--- START ---

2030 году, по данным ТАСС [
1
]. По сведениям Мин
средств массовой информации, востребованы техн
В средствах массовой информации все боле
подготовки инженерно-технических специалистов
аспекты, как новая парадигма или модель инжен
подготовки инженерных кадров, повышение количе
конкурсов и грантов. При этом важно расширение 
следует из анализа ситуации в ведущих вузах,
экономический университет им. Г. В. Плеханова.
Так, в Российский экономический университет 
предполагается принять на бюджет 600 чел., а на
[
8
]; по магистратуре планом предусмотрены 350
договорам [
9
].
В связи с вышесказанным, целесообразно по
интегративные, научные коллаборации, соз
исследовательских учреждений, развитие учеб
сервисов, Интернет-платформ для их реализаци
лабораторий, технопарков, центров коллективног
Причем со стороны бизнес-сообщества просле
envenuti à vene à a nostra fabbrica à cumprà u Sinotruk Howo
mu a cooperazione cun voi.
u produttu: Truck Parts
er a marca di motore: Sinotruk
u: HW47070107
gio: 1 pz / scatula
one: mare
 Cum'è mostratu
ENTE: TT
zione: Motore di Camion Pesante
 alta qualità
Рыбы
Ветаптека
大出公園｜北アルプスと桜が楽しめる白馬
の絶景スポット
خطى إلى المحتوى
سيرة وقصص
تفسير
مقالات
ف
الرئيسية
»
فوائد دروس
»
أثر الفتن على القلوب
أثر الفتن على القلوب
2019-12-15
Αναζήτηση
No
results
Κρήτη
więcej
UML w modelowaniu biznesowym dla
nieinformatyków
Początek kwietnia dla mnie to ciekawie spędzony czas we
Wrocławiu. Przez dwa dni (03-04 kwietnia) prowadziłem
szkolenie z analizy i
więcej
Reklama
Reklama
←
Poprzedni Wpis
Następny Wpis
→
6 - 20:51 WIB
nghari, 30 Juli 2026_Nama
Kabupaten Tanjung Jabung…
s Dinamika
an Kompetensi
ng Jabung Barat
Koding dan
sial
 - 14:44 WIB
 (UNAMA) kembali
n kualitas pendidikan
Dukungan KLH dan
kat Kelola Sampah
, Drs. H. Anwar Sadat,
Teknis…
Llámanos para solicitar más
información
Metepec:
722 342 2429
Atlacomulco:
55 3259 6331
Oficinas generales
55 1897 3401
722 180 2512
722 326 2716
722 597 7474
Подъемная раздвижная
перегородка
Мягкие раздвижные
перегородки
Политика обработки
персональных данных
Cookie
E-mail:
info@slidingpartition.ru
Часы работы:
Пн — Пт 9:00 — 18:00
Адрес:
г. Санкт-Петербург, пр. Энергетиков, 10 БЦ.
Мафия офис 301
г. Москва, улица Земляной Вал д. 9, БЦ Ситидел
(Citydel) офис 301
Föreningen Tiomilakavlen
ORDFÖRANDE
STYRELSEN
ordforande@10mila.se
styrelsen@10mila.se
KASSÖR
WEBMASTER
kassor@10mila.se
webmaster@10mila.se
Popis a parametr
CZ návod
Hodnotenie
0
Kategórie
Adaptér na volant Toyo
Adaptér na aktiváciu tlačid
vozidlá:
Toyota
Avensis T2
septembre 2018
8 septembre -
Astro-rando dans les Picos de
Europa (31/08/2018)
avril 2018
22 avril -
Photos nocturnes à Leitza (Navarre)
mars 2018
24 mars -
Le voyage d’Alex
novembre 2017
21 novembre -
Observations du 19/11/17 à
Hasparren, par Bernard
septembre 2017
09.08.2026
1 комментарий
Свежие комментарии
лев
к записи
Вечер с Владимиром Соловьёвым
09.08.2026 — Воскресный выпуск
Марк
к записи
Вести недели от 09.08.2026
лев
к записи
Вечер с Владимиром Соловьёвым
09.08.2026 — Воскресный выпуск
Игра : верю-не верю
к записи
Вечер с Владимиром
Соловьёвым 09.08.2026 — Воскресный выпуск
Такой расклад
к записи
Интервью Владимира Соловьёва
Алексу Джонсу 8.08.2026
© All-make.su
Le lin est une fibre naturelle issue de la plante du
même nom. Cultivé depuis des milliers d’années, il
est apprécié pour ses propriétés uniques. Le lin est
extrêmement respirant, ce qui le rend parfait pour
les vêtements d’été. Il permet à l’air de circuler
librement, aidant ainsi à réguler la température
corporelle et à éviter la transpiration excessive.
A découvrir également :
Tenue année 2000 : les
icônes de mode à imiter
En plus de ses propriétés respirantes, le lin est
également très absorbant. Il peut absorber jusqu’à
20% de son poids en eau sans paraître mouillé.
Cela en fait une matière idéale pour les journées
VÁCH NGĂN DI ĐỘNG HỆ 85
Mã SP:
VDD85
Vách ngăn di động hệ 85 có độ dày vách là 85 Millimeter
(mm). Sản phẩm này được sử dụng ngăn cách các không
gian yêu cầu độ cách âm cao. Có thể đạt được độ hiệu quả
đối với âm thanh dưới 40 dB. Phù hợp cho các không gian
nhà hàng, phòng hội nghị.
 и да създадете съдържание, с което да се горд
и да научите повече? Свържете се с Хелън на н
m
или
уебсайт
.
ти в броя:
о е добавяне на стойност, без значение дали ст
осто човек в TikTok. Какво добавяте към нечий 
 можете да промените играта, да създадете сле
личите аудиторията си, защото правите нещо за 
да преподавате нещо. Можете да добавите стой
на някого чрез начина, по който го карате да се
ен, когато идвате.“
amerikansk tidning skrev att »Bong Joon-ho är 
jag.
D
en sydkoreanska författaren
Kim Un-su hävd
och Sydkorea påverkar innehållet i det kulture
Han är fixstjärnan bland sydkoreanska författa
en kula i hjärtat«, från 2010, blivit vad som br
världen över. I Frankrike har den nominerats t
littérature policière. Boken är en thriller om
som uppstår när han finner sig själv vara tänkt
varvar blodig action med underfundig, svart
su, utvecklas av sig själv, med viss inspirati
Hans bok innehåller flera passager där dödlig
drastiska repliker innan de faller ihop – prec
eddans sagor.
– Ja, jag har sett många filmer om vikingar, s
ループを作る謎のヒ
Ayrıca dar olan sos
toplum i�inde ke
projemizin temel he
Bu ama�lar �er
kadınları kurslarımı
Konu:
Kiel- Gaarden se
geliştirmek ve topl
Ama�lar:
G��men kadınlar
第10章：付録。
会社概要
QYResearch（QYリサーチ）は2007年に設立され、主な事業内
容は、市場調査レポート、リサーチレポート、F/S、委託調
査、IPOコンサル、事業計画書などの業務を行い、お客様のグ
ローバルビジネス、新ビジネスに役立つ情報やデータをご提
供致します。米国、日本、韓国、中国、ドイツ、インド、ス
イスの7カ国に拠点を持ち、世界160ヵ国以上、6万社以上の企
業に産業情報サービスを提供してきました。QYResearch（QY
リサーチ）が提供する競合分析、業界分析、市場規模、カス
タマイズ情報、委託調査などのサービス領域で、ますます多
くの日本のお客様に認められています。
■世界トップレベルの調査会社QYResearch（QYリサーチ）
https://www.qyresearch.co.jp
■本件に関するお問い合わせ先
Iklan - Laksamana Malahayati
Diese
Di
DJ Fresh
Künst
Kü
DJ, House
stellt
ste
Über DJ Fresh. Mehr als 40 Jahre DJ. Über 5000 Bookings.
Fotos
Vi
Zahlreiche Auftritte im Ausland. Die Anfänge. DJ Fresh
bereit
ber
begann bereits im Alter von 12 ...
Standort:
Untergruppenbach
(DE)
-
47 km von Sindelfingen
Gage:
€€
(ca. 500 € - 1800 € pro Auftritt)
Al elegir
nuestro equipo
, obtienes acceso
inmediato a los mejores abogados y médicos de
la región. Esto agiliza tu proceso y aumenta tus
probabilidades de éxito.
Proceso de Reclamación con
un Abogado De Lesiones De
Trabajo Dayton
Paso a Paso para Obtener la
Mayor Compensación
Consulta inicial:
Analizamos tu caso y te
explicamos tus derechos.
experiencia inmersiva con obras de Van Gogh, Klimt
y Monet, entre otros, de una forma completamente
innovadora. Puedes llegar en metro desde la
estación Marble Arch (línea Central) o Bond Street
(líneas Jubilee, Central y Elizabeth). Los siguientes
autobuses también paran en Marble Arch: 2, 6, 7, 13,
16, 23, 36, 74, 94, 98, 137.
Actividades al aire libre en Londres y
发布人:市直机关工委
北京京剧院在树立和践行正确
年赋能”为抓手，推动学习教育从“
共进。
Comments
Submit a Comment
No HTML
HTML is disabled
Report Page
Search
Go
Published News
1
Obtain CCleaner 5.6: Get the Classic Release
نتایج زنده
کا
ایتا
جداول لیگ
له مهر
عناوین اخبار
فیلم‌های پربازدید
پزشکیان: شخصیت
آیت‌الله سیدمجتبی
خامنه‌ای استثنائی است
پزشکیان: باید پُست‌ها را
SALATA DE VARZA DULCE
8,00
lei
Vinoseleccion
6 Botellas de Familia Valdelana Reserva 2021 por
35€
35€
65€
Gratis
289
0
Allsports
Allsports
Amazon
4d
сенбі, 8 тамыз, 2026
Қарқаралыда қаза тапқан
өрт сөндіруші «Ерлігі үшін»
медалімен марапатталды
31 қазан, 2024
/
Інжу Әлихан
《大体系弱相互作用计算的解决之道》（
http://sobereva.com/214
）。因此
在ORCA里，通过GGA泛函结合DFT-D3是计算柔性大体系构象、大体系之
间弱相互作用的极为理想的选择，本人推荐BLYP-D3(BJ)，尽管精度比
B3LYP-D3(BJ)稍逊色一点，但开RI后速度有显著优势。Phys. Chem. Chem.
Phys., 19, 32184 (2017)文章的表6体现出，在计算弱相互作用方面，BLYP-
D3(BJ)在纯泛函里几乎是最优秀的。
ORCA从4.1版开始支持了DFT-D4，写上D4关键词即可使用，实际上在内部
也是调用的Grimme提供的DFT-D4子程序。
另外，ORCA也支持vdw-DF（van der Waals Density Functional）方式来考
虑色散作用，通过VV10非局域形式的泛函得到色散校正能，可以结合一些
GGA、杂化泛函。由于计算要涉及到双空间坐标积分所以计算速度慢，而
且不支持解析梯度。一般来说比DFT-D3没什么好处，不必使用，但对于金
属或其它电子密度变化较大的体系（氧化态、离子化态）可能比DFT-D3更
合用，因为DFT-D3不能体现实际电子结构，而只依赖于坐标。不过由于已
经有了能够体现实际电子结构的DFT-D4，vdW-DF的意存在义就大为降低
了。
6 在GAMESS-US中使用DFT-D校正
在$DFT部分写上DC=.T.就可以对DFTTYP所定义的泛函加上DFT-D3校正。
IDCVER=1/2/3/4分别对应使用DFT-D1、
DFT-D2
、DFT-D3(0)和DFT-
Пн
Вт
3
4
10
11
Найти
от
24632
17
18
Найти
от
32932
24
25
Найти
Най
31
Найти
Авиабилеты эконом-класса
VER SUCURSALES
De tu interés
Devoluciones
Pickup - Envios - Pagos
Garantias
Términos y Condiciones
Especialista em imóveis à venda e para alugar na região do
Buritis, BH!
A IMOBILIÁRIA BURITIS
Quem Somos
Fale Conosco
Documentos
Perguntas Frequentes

--- END ---

● **Directions**:
Within the material above, copy exactly the lines from the line that holds "Cela en fait" up to and including the line that holds "nhà hàng, phòng hội nghị.".

● **Response below**:
Cela en fait une matière idéale pour les journées
VÁCH NGĂN DI ĐỘNG HỆ 85
Mã SP:
VDD85
Vách ngăn di động hệ 85 có độ dày vách là 85 Millimeter
(mm). Sản phẩm này được sử dụng ngăn cách các không
gian yêu cầu độ cách âm cao. Có thể đạt được độ hiệu quả
đối với âm thanh dưới 40 dB. Phù hợp cho các không gian
nhà hàng, phòng hội nghị.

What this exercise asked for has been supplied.